I Blame The Music: Lias Saoudi’s Baker’s Dozen | Page 12 of 14 | The Quietus

Baker's Dozen

Artists discuss the 13 records that shaped their lives

11. Mythical Kings And Iguanas

As far as I’m concerned this is arguably the greatest lyric ever written. I understand that’s a bold claim. What about Bob? And Leonard? Well, this one allows you to feel like you’ve just stepped inside someone’s head. No poetic swordsmanship, no symbolist deviation, just pure and absolute intimacy. In a way it reminds me of Thomas Bernhard.
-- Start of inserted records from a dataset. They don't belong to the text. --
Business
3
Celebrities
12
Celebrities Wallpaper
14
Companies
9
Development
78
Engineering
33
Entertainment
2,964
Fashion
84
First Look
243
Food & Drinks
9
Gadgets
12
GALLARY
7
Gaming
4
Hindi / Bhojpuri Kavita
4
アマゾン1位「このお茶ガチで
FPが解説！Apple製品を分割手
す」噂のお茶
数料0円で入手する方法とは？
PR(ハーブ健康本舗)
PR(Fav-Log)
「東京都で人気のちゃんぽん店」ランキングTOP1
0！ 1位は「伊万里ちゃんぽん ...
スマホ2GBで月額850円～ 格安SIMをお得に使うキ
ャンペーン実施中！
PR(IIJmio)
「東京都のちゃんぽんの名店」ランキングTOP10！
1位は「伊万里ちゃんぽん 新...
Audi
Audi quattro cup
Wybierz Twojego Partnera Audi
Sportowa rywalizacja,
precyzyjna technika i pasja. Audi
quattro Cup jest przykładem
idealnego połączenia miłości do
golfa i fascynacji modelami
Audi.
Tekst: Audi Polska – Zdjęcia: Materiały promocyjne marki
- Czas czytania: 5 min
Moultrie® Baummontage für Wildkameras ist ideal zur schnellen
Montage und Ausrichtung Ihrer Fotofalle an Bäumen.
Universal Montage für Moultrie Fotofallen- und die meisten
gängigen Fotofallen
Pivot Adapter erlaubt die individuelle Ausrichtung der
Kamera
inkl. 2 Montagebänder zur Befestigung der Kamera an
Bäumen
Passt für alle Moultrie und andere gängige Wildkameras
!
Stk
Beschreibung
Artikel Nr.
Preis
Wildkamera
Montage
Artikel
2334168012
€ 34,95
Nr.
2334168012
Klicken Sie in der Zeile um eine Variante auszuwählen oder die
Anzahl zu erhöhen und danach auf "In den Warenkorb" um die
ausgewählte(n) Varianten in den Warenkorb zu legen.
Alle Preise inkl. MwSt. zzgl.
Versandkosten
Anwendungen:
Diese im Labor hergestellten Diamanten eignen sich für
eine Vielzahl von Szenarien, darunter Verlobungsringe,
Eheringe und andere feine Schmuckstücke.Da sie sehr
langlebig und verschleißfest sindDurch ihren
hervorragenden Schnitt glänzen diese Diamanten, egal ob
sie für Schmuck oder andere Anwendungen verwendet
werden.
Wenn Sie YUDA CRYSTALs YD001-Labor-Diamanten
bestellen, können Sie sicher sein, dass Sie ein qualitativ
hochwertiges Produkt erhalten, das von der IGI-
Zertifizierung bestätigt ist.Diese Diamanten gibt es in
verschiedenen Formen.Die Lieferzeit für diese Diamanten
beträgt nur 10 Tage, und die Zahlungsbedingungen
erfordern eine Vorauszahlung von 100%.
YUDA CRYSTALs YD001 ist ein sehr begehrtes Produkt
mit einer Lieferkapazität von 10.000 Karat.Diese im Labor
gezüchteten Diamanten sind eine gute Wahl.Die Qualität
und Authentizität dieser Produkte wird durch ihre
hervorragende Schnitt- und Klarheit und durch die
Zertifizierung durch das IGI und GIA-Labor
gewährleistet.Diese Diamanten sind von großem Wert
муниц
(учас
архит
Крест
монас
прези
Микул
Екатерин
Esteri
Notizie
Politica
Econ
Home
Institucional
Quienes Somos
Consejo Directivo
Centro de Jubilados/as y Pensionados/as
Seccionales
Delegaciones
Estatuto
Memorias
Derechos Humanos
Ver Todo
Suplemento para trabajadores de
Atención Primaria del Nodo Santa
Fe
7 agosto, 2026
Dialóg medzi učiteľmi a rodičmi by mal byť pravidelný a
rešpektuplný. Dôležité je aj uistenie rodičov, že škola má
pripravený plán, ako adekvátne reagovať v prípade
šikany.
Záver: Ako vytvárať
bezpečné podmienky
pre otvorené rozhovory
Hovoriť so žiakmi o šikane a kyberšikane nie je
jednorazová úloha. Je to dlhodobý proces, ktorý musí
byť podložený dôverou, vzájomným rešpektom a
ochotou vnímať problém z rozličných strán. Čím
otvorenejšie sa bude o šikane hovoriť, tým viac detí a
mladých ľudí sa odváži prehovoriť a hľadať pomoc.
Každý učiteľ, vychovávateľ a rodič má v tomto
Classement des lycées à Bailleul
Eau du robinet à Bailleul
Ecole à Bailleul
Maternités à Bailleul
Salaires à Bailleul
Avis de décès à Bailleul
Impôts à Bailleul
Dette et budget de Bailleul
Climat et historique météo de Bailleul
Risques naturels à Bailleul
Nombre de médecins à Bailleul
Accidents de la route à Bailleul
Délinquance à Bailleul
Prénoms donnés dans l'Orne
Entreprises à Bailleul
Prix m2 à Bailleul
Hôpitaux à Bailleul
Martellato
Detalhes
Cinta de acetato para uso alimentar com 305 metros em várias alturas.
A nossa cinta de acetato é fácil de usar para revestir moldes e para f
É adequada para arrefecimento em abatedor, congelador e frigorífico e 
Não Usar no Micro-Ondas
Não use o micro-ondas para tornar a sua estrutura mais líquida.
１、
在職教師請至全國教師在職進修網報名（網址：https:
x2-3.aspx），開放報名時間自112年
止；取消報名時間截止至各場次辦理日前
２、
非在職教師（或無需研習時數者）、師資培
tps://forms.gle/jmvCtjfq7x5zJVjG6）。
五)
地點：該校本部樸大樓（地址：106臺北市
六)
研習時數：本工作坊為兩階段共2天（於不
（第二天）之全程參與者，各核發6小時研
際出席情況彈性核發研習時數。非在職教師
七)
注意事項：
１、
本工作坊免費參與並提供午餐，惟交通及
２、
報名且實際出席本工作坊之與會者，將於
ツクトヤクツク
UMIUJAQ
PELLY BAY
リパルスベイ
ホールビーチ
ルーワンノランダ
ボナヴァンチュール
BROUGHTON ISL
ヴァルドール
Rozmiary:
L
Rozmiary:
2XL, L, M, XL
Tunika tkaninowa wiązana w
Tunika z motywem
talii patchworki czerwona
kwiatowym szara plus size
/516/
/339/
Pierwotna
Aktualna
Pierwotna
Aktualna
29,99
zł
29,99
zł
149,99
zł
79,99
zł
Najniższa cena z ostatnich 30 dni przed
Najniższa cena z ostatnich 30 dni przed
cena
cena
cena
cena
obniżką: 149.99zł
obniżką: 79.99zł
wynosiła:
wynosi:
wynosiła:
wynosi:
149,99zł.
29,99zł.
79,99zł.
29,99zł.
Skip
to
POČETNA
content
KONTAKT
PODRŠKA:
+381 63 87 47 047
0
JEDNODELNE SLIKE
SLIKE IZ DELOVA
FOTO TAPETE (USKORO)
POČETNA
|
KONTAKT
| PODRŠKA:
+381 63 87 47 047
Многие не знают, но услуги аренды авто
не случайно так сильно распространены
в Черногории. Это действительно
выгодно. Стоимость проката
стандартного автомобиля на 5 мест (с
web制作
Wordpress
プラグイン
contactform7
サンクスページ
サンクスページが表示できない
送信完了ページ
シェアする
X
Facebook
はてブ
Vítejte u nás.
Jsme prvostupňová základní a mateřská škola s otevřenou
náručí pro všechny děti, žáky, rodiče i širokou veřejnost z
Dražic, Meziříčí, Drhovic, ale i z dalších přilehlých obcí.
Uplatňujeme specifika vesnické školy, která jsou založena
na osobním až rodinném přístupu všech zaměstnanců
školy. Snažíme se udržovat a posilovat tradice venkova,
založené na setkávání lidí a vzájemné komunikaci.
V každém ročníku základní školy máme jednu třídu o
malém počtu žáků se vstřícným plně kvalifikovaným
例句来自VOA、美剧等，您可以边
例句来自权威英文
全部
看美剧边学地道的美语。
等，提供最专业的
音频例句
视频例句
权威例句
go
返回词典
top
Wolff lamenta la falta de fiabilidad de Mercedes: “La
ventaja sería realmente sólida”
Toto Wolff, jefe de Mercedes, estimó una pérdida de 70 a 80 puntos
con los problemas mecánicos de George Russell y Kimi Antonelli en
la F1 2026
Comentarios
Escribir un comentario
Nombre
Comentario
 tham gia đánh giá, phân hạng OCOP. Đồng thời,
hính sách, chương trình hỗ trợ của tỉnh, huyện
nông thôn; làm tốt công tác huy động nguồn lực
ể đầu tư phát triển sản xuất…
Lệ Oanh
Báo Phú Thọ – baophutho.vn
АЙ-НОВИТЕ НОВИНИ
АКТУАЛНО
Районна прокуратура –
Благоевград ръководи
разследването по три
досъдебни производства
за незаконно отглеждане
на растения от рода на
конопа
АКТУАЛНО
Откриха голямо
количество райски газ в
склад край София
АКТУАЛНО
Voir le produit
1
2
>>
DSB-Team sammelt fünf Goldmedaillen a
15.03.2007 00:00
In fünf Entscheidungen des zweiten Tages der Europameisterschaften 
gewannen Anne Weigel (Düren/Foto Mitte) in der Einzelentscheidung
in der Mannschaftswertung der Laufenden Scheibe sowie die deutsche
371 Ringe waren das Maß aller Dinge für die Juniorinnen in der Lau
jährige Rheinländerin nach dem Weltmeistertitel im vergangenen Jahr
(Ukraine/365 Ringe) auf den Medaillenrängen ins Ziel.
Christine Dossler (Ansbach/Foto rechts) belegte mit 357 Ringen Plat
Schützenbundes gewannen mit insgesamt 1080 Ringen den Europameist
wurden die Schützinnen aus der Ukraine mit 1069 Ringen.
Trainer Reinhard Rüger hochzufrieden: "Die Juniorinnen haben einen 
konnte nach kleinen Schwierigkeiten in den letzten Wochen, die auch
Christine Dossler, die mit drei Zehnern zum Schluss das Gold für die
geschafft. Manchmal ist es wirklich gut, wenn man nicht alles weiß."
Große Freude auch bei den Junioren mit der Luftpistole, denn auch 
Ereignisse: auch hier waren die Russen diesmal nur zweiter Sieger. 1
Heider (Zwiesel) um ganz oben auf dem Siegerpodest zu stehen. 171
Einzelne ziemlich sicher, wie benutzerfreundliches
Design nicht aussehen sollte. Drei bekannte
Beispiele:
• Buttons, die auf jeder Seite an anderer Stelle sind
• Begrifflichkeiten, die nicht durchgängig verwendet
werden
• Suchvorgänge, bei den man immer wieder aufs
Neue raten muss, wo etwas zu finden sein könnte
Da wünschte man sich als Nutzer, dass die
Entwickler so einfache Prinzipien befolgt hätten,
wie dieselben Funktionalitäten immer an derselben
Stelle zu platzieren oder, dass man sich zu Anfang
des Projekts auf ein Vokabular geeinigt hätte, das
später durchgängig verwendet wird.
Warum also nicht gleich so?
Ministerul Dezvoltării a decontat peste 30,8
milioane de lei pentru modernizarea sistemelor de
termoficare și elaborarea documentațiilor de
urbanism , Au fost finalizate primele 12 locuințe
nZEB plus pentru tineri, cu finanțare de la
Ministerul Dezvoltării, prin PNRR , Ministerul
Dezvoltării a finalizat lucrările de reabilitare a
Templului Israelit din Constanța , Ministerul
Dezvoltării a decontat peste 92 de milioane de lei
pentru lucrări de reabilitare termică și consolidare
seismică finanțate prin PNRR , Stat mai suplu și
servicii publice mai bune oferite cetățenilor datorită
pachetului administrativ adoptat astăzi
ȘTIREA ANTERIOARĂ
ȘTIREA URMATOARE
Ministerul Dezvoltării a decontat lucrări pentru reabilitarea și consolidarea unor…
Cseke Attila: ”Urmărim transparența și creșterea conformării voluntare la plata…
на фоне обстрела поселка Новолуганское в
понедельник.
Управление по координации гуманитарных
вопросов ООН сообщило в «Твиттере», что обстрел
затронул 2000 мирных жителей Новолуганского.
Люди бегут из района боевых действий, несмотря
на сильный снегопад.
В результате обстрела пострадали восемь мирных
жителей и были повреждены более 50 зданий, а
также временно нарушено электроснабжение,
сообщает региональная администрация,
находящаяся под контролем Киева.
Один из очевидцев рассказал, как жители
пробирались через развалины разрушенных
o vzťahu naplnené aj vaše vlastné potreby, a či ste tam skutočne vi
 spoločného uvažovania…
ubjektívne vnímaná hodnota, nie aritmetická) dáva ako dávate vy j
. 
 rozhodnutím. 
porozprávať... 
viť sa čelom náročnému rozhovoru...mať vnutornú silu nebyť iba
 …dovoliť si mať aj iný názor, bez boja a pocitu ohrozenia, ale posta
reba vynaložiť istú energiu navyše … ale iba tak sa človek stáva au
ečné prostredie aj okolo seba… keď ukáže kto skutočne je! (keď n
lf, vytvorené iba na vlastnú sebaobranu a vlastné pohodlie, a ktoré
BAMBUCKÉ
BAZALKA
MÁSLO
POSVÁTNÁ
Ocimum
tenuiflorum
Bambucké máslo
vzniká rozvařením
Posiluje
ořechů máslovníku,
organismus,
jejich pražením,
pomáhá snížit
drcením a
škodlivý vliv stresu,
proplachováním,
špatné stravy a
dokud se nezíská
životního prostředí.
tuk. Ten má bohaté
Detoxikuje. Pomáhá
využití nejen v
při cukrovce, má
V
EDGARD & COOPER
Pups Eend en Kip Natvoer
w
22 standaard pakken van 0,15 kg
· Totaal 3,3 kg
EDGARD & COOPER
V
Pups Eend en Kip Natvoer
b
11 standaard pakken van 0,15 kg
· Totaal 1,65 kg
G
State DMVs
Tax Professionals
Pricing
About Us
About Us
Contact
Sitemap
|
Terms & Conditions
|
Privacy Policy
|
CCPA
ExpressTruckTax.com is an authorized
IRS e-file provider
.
It’s almost sickening, this inner monologue, the sheer inanity of it, the banal desperation, sickening because it’s so horrifically close to home: what am I supposed to do with all of this empathy!? We wrote a response to this song for Fat Whites called ‘When I Leave’. For the lyric I tried to imagine the inner workings of her masculine counterpart, an oblique desperado of the Ed Dorn ‘Gunslinger’ variety, a caustic acid cowboy with a marauding imagination. One hundred young men at once, through his laughing eyes her whole world wheels and flutters; a shadow pickler, it’s all just pantomime to him, her body nothing more than a finely gilded boredom. In interviews I called it a ‘requiem for the patriarchy’. I’m not even really sure what I meant by that, it sounded kind of catchy and vaguely antagonistic. I was just keen on attaching myself to this masterpiece in some way.